1911 legte die Aurora in London ab. Via Australien gelangte das Schiff an den Nordrand der antarktischen Küste. Mertz, begnadeter Alpinist und Skirennfahrer, wurde dank seines Geschicks, seiner Ausdauer und seiner umgänglichen Art zu einem der wichtigsten Akteure dieser Expedition.

Wohl deshalb nahm Mawson – nachdem sie ein Jahr lang in Cape Denison ausgeharrt hatten – aus der 18-köpfigen Mannschaft ihn und den Briten Belgrave Ninnis mit auf jene Exkursion, von der als Einziger der Australier lebend zurückkehren sollte. Am 10. November 1912 brachen die drei mit Hundeschlitten auf, um das König-Georg-V.-Land zu erforschen. 507 Kilometer vom Basislager entfernt verschwand Ninnis plötzlich in einer tiefen Gletscherspalte, mitsamt dem Schlitten, auf den fast alle Essensvorräte gepackt waren.

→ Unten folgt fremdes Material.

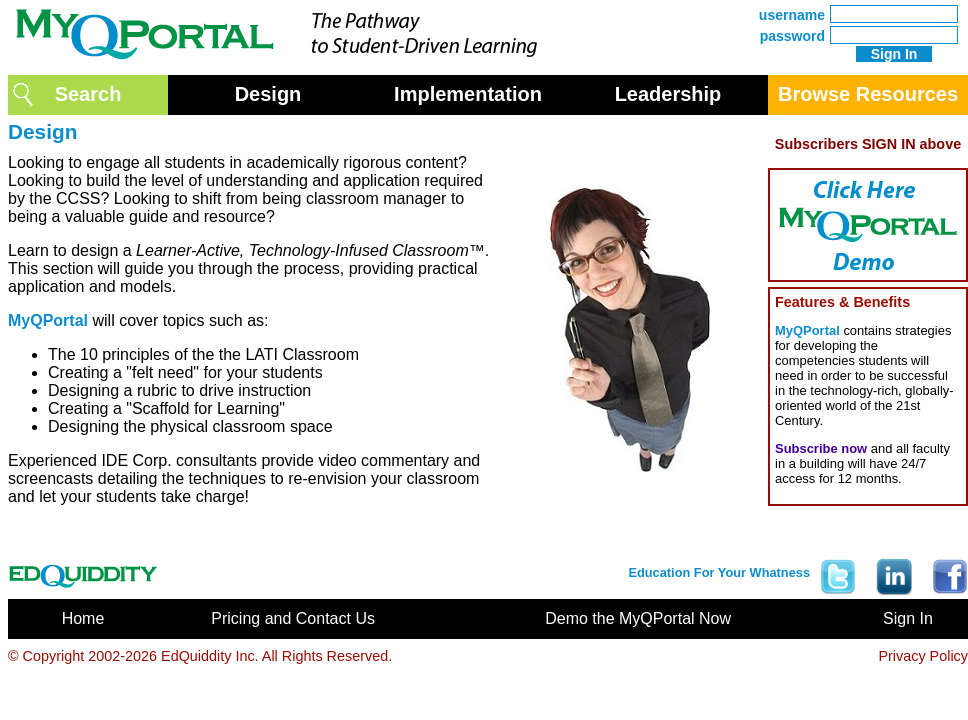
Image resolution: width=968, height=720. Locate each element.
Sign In (908, 618)
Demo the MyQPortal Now (638, 618)
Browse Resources (868, 94)
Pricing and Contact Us (293, 618)
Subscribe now (821, 448)
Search (88, 94)
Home (83, 618)
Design (268, 94)
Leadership (668, 94)
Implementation (468, 94)
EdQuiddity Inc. (210, 656)
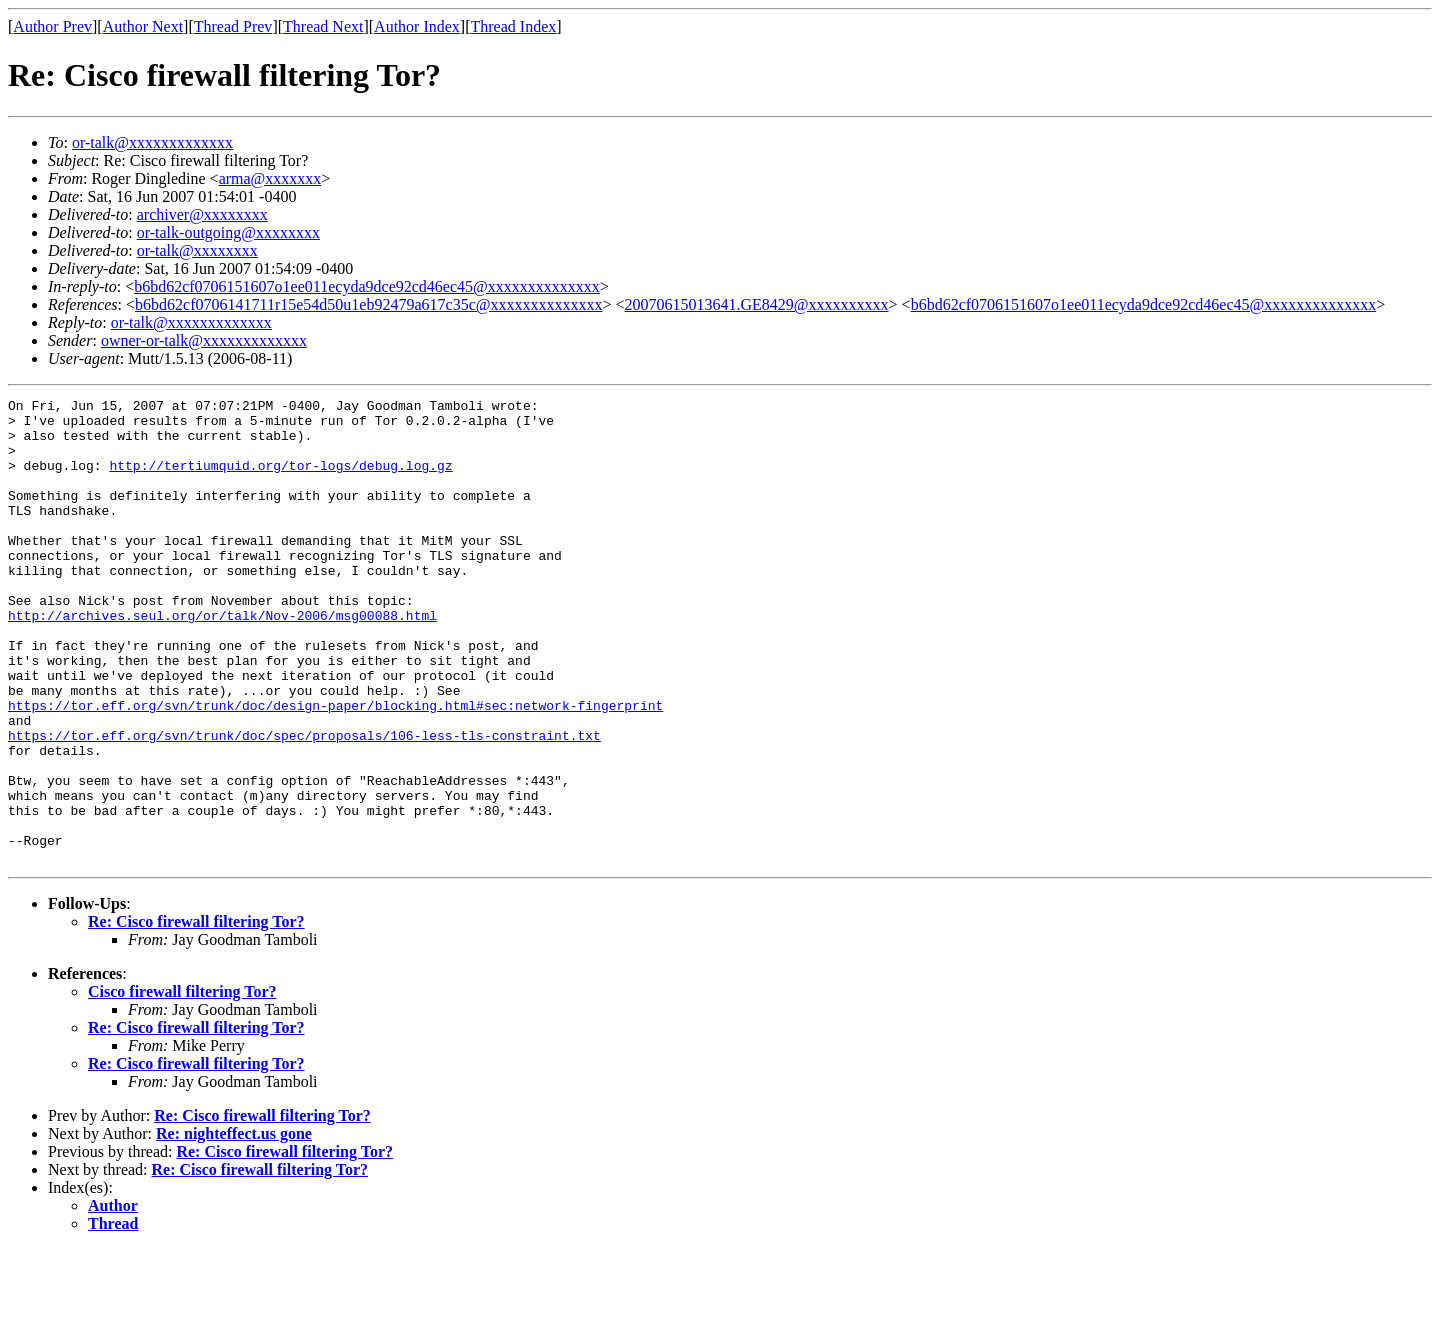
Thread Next (323, 26)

Als die Hunde verspeist sind, ziehen die Männer selbst die Schlitten

Der Tod des Kollegen ließ Mawson und Mertz umkehren. Mit dem kargen Rest der Vorräte versuchten sie, nach Cape Denison zurückzukommen. 1.000 statt der in dieser Kälte nötigen 8.000 Kalorien standen pro Kopf und Tag zur Verfügung. Als alle Hunde, samt Augen und Hirn, verspeist waren, zogen die Männer selber den Schlitten – als Mertz nicht mehr gehen konnte, schleppte der Chef allein tagelang das Gefährt mit dem Sterbenden durch die Eiswüste. Es sei anzunehmen, ist im Anhang zu lesen, dass Mawson "nicht überlebt hätte, wenn Xavier Mertz nicht gestorben wäre. Für zwei hätte die Nahrung nicht gereicht."

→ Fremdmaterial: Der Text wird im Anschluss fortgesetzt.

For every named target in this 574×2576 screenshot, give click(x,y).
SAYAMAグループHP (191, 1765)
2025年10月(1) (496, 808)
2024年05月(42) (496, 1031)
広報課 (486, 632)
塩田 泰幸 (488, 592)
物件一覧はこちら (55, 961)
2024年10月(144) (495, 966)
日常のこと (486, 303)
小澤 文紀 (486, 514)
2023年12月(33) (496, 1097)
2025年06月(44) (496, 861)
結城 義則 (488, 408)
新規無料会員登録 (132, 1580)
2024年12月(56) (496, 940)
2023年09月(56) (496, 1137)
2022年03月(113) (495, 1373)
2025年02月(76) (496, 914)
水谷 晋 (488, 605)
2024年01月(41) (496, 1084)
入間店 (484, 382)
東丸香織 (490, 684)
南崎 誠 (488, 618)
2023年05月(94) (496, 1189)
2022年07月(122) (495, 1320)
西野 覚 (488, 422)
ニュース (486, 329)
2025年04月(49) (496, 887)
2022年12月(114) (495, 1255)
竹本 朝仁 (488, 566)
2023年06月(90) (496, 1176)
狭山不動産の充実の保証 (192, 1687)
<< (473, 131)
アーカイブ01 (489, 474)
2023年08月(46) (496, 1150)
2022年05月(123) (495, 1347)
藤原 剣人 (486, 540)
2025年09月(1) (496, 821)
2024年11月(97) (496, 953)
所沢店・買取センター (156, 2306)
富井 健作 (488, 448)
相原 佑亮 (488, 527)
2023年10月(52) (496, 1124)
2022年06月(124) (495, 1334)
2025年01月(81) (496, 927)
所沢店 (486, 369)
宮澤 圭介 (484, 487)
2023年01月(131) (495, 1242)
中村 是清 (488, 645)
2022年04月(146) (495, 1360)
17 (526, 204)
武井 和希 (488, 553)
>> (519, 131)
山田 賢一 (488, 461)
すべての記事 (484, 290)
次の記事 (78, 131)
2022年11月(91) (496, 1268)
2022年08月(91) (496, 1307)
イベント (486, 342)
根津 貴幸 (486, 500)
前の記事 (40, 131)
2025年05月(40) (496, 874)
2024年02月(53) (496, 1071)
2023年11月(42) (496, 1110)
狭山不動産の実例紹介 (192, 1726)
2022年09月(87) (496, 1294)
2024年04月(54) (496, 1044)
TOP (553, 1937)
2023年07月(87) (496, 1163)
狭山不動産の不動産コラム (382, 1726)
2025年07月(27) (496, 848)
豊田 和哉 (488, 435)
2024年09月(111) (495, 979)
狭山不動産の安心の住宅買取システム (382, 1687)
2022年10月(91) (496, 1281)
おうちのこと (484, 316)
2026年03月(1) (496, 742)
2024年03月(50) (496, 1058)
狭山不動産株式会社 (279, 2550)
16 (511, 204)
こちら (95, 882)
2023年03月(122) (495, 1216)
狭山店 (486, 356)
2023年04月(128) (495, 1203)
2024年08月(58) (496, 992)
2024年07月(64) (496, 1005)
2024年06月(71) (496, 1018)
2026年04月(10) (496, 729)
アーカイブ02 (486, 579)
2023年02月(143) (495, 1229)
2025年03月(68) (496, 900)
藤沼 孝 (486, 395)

Dem Autor ging es nicht darum, einen Schweizer posthum zum Helden zu machen – wenngleich er natürlich die rührenden Momente auskostet. Etwa dann, wenn Mertz in dunkler Polarnacht, während draußen Blizzards toben, die Angelsachsen den 1. August feiern lässt: an der Decke neben dem Union Jack die Schweizer Fahne, auf dem Tisch Saucissons de Berne; als Nachtisch Basler Leckerli.

Mehr noch nutzt Auf der Maur das Leben des Mertz, um minutiös den Alltag damaliger Eroberer zu beschreiben. Von den Schwierigkeiten der Körperhygiene ist zu lesen, vom Fetten der Kufen, dem Schlachten der Pinguine (die oft zu Tausenden in der Gegend herumstehen). Er beschreibt bankartige Tauschgeschäfte mit dem Zahlungsmittel Schokolade und lässt Planungsfehler nicht unerwähnt: Die Enge auf dem zu kleinen Schiff, die unzulängliche Betreuung der Schlittenhunde, die zu knappen Vorräte sind mitverantwortlich dafür, dass die Expedition zwei Männern das Leben kostete und wenige wissenschaftliche Erkenntnisse brachte.

Xavier Mertz zog es auf eine Reise, die ihm körperliche und psychische Extremerfahrungen bieten konnte. Besser hätte er es nicht treffen können. Die Truppe schlug ihr Basislager zufällig am vielleicht garstigsten Ort des Planeten auf. Die besondere Geografie rund um Cape Denison beschleunigt die Böen oft auf bis zu 320 Stundenkilometer. Bei sehr tiefen Temperaturen. Wochenlang. Da möchte man schon mal hin.